Çocuk taciz ve tecavüzüne ilişkin altı bakandan oluşan bir komisyon kurulmuştu 19 Şubat 2018'de. Bir yıl dolmasına az kaldı, ne komisyondan söz ediliyor artık; ne de etkin önlemler getirileceği söylenen komisyon raporundan. (Bu arada rejim değiştirip başkancı sisteme geçildi. Hükümet gitti, başkan ve bakanları var. O komisyondaki bakanlardan sadece Süleyman Soylu  hala bakan...) Komisyon başka bir komisyona görevini devretti diye bir haber yok henüz. Bir şey yapmaya başlıyor ama gerisini getiremiyoruz. Bu arada çocuk hakları ihlalleri tırmanmaya devam etmekte.

Çocuk haksızlıklarına ilişkin gerçekçi verileri yansıtan bir rapor yanında, giderek derinleşen yoksullukla mücadele için de rapor hazırlanmalı. Şiddetin  tırmanışını, yoksullukla birlikte ele almadıkça durdurmak mümkün değil. Temelde yatan sorun çözülmeden ondan kaynaklı cehaletle savaşıyor gibi yapmak, kısır döngüde debelenerek dip yaptırıyor.
Buz dağının görünen parçasından yansıyan rakamlar ürkütücü... 2008-2016 yılları arasında kayıp müracaatlarının sayısı 104 bin 531... Aralık 2017'de, son yedi yılda en az 3 bin 947 çocuğun yaşam hakkının ihlal edildiği rapor edilmiş. Çocuk gelinler kanayan bir yara. Son on yılda 482 bin 908 kız çocuğu devlet izni ile evlendirilmiş. Son 16 yılda 18 yaşın altında 440 bin çocuk doğum yapmış. Çocuğun cinsel istismarında Türkiye dünya listesinde 3. sırada... Ya buz dağının altında kalan, hiç istatistiklere yansımayan haksızlıklar?!..

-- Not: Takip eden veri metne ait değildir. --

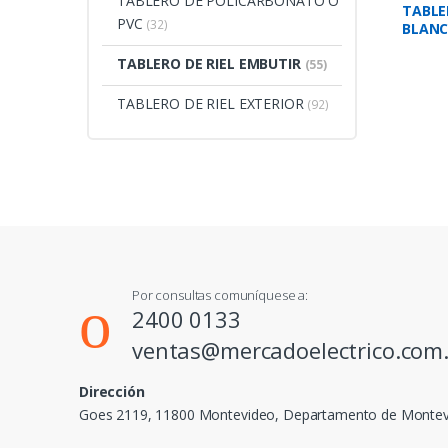
TABLERO DE POLICARBONATO O
TABLE
PVC
(32)
BLANC
C/TAP
TABLERO DE RIEL EMBUTIR
(55)
TABLERO DE RIEL EXTERIOR
(92)
Por consultas comuníquese a:
2400 0133
ventas@mercadoelectrico.com
Dirección
Goes 2119, 11800 Montevideo, Departamento de Monte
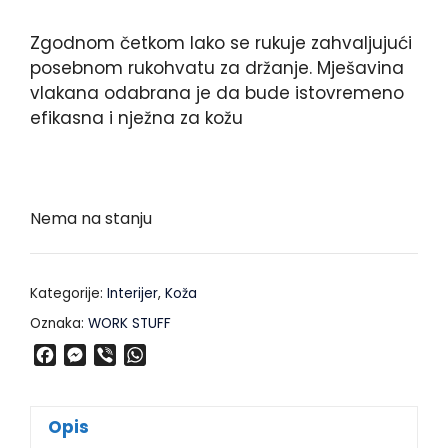
Zgodnom četkom lako se rukuje zahvaljujući
posebnom rukohvatu za držanje. Mješavina
vlakana odabrana je da bude istovremeno
efikasna i nježna za kožu
Nema na stanju
Kategorije:
Interijer
,
Koža
Oznaka:
WORK STUFF
F
M
V
W
a
e
i
h
c
s
b
a
e
s
e
t
Opis
b
e
r
s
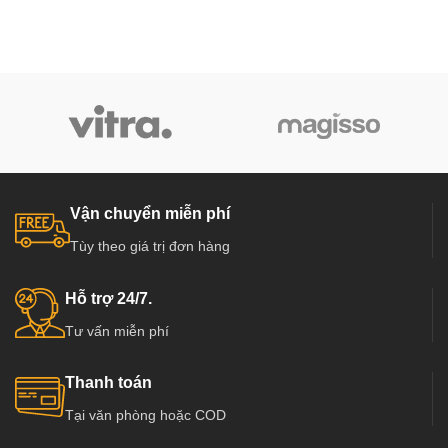
Vận chuyển miễn phí
Tùy theo giá trị đơn hàng
Hỗ trợ 24/7.
Tư vấn miễn phí
Thanh toán
Tại văn phòng hoặc COD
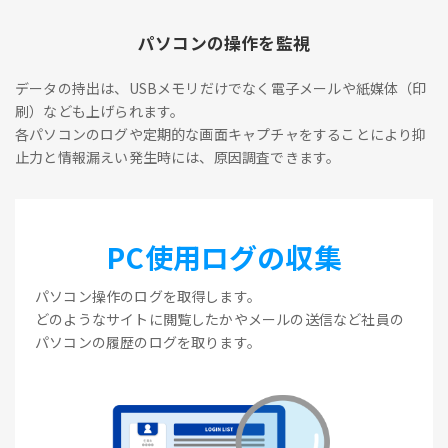
パソコンの操作を監視
データの持出は、USBメモリだけでなく電子メールや紙媒体（印
刷）なども上げられます。
各パソコンのログや定期的な画面キャプチャをすることにより抑
止力と情報漏えい発生時には、原因調査できます。
PC使用ログの収集
パソコン操作のログを取得します。
どのようなサイトに閲覧したかやメールの送信など社員の
パソコンの履歴のログを取ります。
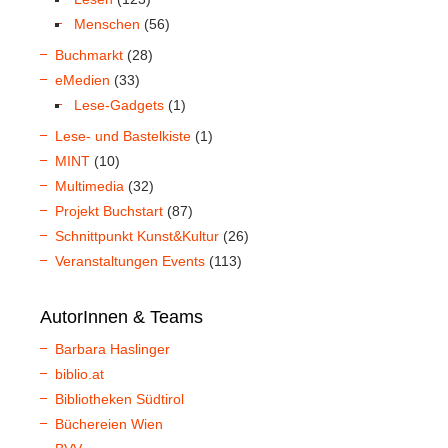
Menschen
(56)
Buchmarkt
(28)
eMedien
(33)
Lese-Gadgets
(1)
Lese- und Bastelkiste
(1)
MINT
(10)
Multimedia
(32)
Projekt Buchstart
(87)
Schnittpunkt Kunst&Kultur
(26)
Veranstaltungen Events
(113)
AutorInnen & Teams
Barbara Haslinger
biblio.at
Bibliotheken Südtirol
Büchereien Wien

Çocukların korunmasından aile kadar, devlet de sorumlu. Hele üstü örtülen hak ihlallerinin çoğunun yakın akrabalar, tanıdıklar gibi "aile içi şiddet"e ilişkin olduğuna bakılınca, aileye karşı da yasalarla korunmaları gerekiyor. Hani diyoruz ya, yaşam hakkı kişinin kendisine karşı bile korunması gereken bir haktır diye; çocuk hakkı dediğimizde de, çocuğun ailesine karşı da korunması gereken hakları anlayacağız. Çocukların çocukluklarını yaşamaları başta devlet hepimizin sorumluluğudur.

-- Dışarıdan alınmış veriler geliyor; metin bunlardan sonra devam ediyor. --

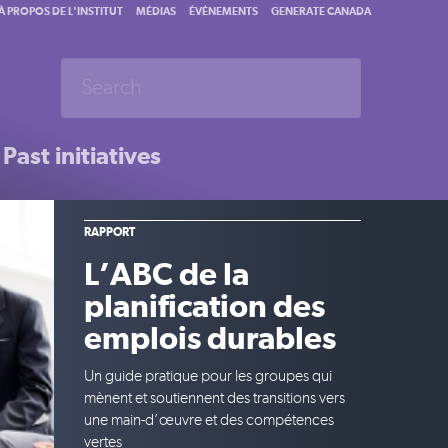
À PROPOS DE L'INSTITUT
MÉDIAS
ÉVÉNEMENTS
GENERATE CANADA
Past initiatives
RAPPORT
L’ABC de la
planification des
emplois durables
Un guide pratique pour les groupes qui
mènent et soutiennent des transitions vers
une main-d’œuvre et des compétences
vertes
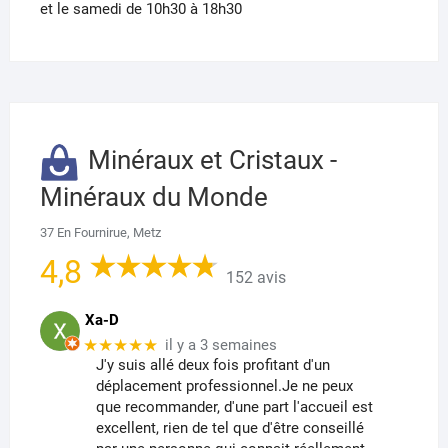
et le samedi de 10h30 à 18h30
Minéraux et Cristaux -
Minéraux du Monde
37 En Fournirue, Metz
4,8
152 avis
Xa-D
★★★★★
il y a 3 semaines
J'y suis allé deux fois profitant d'un
déplacement professionnel.Je ne peux
que recommander, d'une part l'accueil est
excellent, rien de tel que d'être conseillé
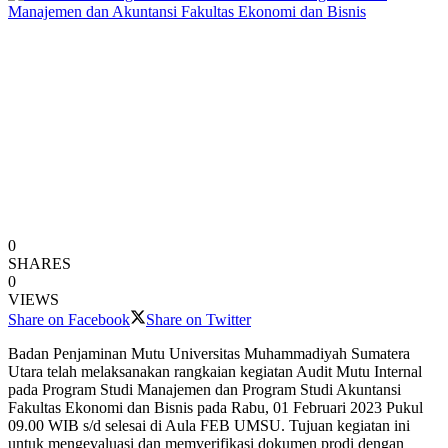
0
SHARES
0
VIEWS
Share on Facebook
Share on Twitter
Badan Penjaminan Mutu Universitas Muhammadiyah Sumatera
Utara telah melaksanakan rangkaian kegiatan Audit Mutu Internal
pada Program Studi Manajemen dan Program Studi Akuntansi
Fakultas Ekonomi dan Bisnis pada Rabu, 01 Februari 2023 Pukul
09.00 WIB s/d selesai di Aula FEB UMSU. Tujuan kegiatan ini
untuk mengevaluasi dan memverifikasi dokumen prodi dengan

Sadece suçlulara yönelik cezaların arttırılmasının sorunu çözmeye yeterli olmadığı, bunun yanında çocukları korumaya yönelik hizmetler alanı boşluk kaldırmayacak şekilde düzenlenerek kontrol ağı güçlendirilmeli; taciz ve tecavüz olaylarının önlenmesine yönelik sistemli çalışmalar Meclis, adli, kolluk, sivil güçler tarafından sıkı denetim ağı içinde yürütülmelidir.
Çocuklara haksızlık konusunda karnemize daha fazla kötü not biriktirmek istemiyorsak, sorunu hükümet sorunu diye algılamadan, her kurum kendi üzerine düşeni yapmalı.
"Bir kere olması karalamak için gerekçe olamaz"... Bunu söyleyen aile bakanı ve kadındı!... Ensar Vakfı'nın Karaman'da çocuk tecavüzü ile gündeme geldiği süreçte söylemişti. Çocukların teslim edildiği tüm kurumlar "bir kere bile olsa" bu insanlık dışılıklara tanık olmamızı önleyecek şekilde denetim altına alınmalı. Çocukların teslim edildiği kişiler çok dikkatli seçilmeli.
Çocuk çocuktur!.. Çocukluğunu yaşaması için gerekli olan koşulları sağlamak büyük dediklerimizin görevidir. Haklarından çok, onlara yapılan haksızlıkları dillendirmek zorunda kaldığımız tüm çocuklarımıza özür borçluyuz. Hakların kağıt üzerinde verilmiş olması yeterli değil, bunların uygulanabilir olması, yaşama geçirilmesi için yürütülecek çabalar için sorunun farkındalığı çok önemli. Belli günlere sıkıştırılarak geçiştirilmemesi gerekiyor çocuk haksızlıkları konusu...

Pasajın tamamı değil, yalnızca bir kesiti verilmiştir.